The new tool is described by researchers, led by Professor Laszlo Patthy, of the Institute of Enzymology of the Hungarian Academy of Sciences, Budapest, in the open access journal BMC Bioinformatics.
“Recent studies have shown that a significant proportion of eukaryotic genes are mispredicted at the transcript level,” said Prof. Patthy.
“As the MisPred routines are able to detect many of these errors, and may aid in their correction, we suggest that it may significantly improve the quality of protein sequence data based on gene predictions.”
While there has been a significant improvement in the quality of genomic information recorded in public databases, there are still numerous examples of abnormal, incomplete or incorrectly predicted gene and protein sequences.
Manually locating and curating information about a genomic entity from the biomedical literature requires a vast amount of human effort and has led to the development of automated computational tools that capture and annotate data from the literature.

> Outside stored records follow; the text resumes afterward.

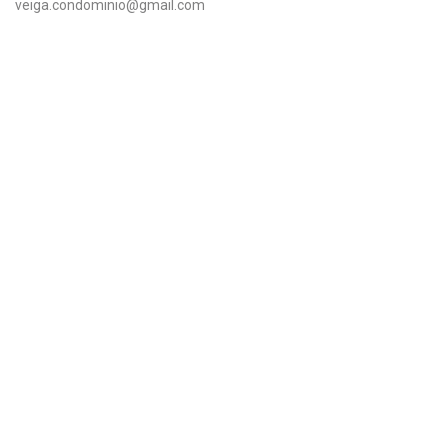
veiga.condominio@gmail.com
ÁREA DO CLIENTE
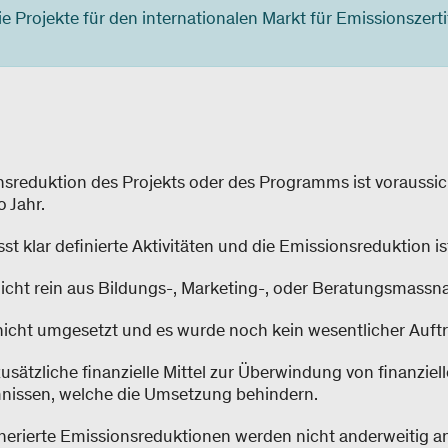
die Projekte für den internationalen Markt für Emissionszerti
nsreduktion des Projekts oder des Programms ist voraussich
 Jahr.
st klar definierte Aktivitäten und die Emissionsreduktion i
nicht rein aus Bildungs-, Marketing-, oder Beratungsmass
nicht umgesetzt und es wurde noch kein wesentlicher Auftra
usätzliche finanzielle Mittel zur Überwindung von finanziel
issen, welche die Umsetzung behindern.
nerierte Emissionsreduktionen werden nicht anderweitig a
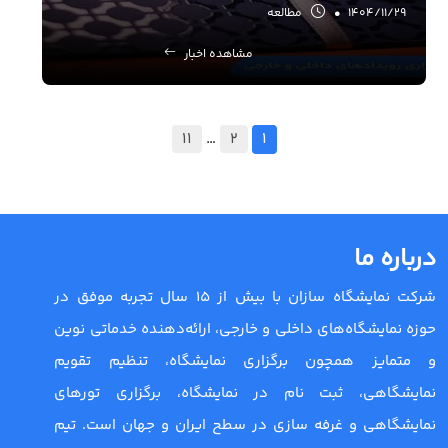
1404/11/29
•
مطالعه
مشاهده اخبار
11
…
2
1
درباره ما
شرکت نمایشگاه سازان با بیش از 15 سال تجربه موفق در
حوزه نمایشگاه‌های داخلی و خارجی، ارائه‌دهنده خدماتی نوین
و متمایز همچون برگزاری نمایشگاه، تنظیم تقویم
نمایشگاهی، ثبت نام در نمایشگاه، برگزاری تورهای
نمایشگاهی و غرفه سازی در سطح ایران و جهان است. تیم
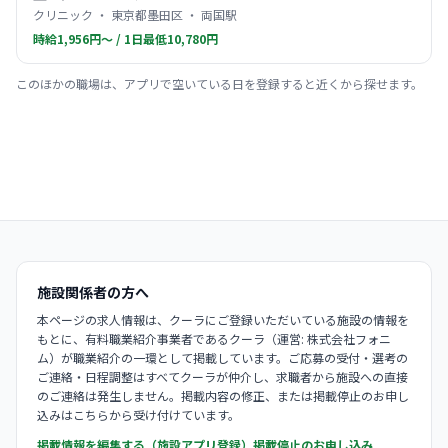
クリニック ・ 東京都墨田区 ・ 両国駅
時給1,956円〜 / 1日最低10,780円
このほかの職場は、アプリで空いている日を登録すると近くから探せます。
施設関係者の方へ
本ページの求人情報は、クーラにご登録いただいている施設の情報を
もとに、有料職業紹介事業者であるクーラ（運営: 株式会社フォニ
ム）が職業紹介の一環として掲載しています。ご応募の受付・選考の
ご連絡・日程調整はすべてクーラが仲介し、求職者から施設への直接
のご連絡は発生しません。掲載内容の修正、または掲載停止のお申し
込みはこちらから受け付けています。
掲載情報を編集する（施設アプリ登録）
掲載停止のお申し込み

The MisPred approach uses five distinct routines for identifying possible erroneous entries based on the principle “that “a sequence is likely to be incorrect if some of its features conflict with our current knowledge about protein-coding genes and proteins.”
The five routines can be summarised as:
i) Extracellular or transmembrane proteins must have appropriate secretory signals;
ii) A protein with intra- and extra-cellular parts must have a transmembrane segment;
iii) Extracellular and nuclear domains must not occur in a single protein;
iv) The number of amino acid residues in closely related members of a globular domain family must fall into a relatively narrow range; and
v) A protein must be encoded by exons located on a single chromosome.

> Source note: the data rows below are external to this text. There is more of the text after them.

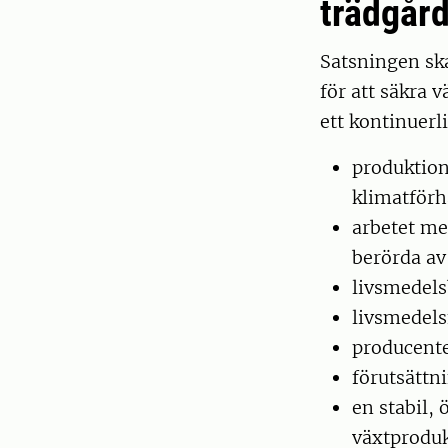
trädgår
Satsningen sk
för att säkra 
ett kontinuer
produktion
klimatförh
arbetet me
berörda av
livsmedels
livsmedels
producente
förutsättn
en stabil,
växtproduk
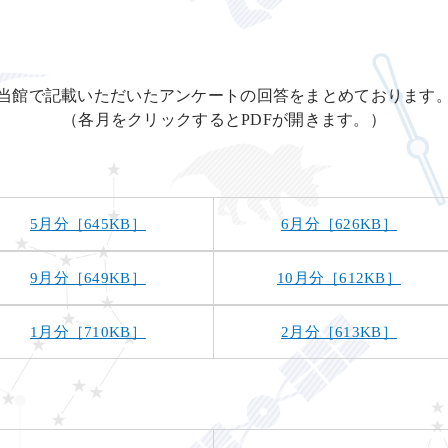
当館で記載いただいたアンケートの回答をまとめております
（各月をクリックするとPDFが開きます。）
5月分［645KB］
6月分［626KB］
9月分［649KB］
10月分［612KB］
1月分［710KB］
2月分［613KB］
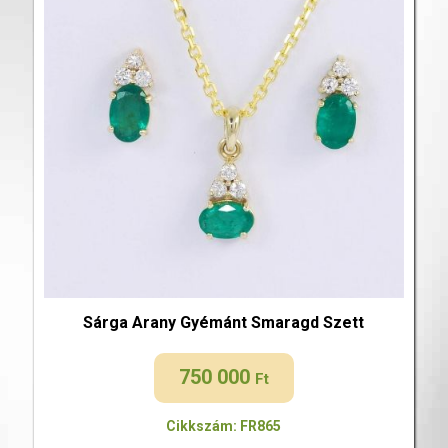
Sárga Arany Gyémánt Smaragd Szett
750 000
Ft
Cikkszám: FR865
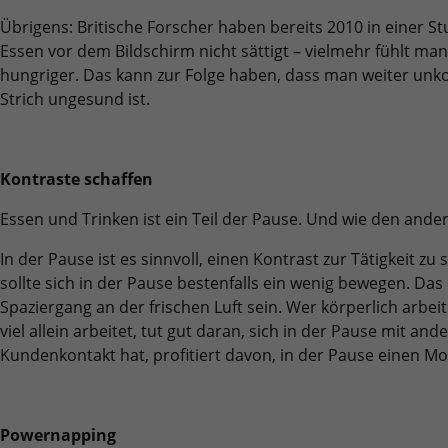
Übrigens: Britische Forscher haben bereits 2010 in einer S
Essen vor dem Bildschirm nicht sättigt – vielmehr fühlt man
hungriger. Das kann zur Folge haben, dass man weiter unkon
Strich ungesund ist.
Kontraste schaffen
Essen und Trinken ist ein Teil der Pause. Und wie den ander
In der Pause ist es sinnvoll, einen Kontrast zur Tätigkeit zu 
sollte sich in der Pause bestenfalls ein wenig bewegen. Das
Spaziergang an der frischen Luft sein. Wer körperlich arbeit
viel allein arbeitet, tut gut daran, sich in der Pause mit and
Kundenkontakt hat, profitiert davon, in der Pause einen Mo
Powernapping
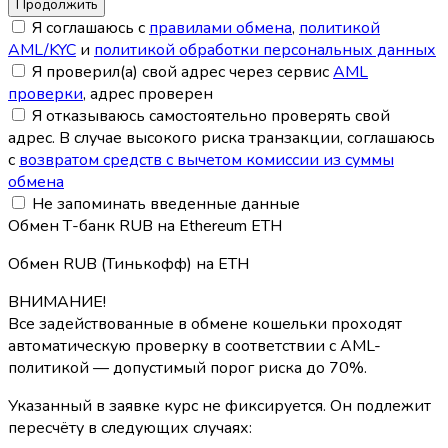
Я соглашаюсь с
правилами обмена
,
политикой
AML/KYC
и
политикой обработки персональных данных
Я проверил(а) свой адрес через сервис
AML
проверки
, адрес проверен
Я отказываюсь самостоятельно проверять свой
адрес. В случае высокого риска транзакции, соглашаюсь
с
возвратом средств с вычетом комиссии из суммы
обмена
Не запоминать введенные данные
Обмен Т-банк RUB на Ethereum ETH
Обмен RUB (Тинькофф) на ETH
ВНИМАНИЕ!
Все задействованные в обмене кошельки проходят
автоматическую проверку в соответствии с AML-
политикой — допустимый порог риска до 70%.
Указанный в заявке курс не фиксируется. Он подлежит
пересчёту в следующих случаях:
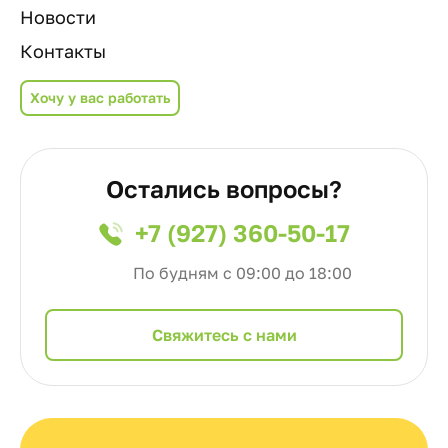
Новости
Контакты
Хочу у вас работать
Остались вопросы?
+7 (927) 360-50-17
По будням с 09:00 до 18:00
Cвяжитесь с нами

The authors found that the absence of expected signal peptides and violation of domain integrity account for the majority of mispredictions, with even the manually curated UniProtKB/Swiss-Prot dataset being contaminated with mispredicted or abnormal proteins.
Although the authors note that the contamination of the Swiss-Prot dataset was “to a much lesser extent than UniProtKB/TrEMBL or the EnsEMBL or GNOMON predicted entries”.
The researchers also point out that there are some exceptions to the 5 rules used by the MisPred system.
“Some secreted proteins may truly lack secretory signal peptides since they are subject to leaderless protein secretion. Similarly, it cannot be excluded at present that transchromosomal chimeras can be formed and may have normal physiological functions,” said Professor Patthy.
“Nevertheless, the fact that MisPred analyses of protein sequences of the Swiss-Prot database identified very few such exceptions indicates that the rules of MisPred are generally valid”.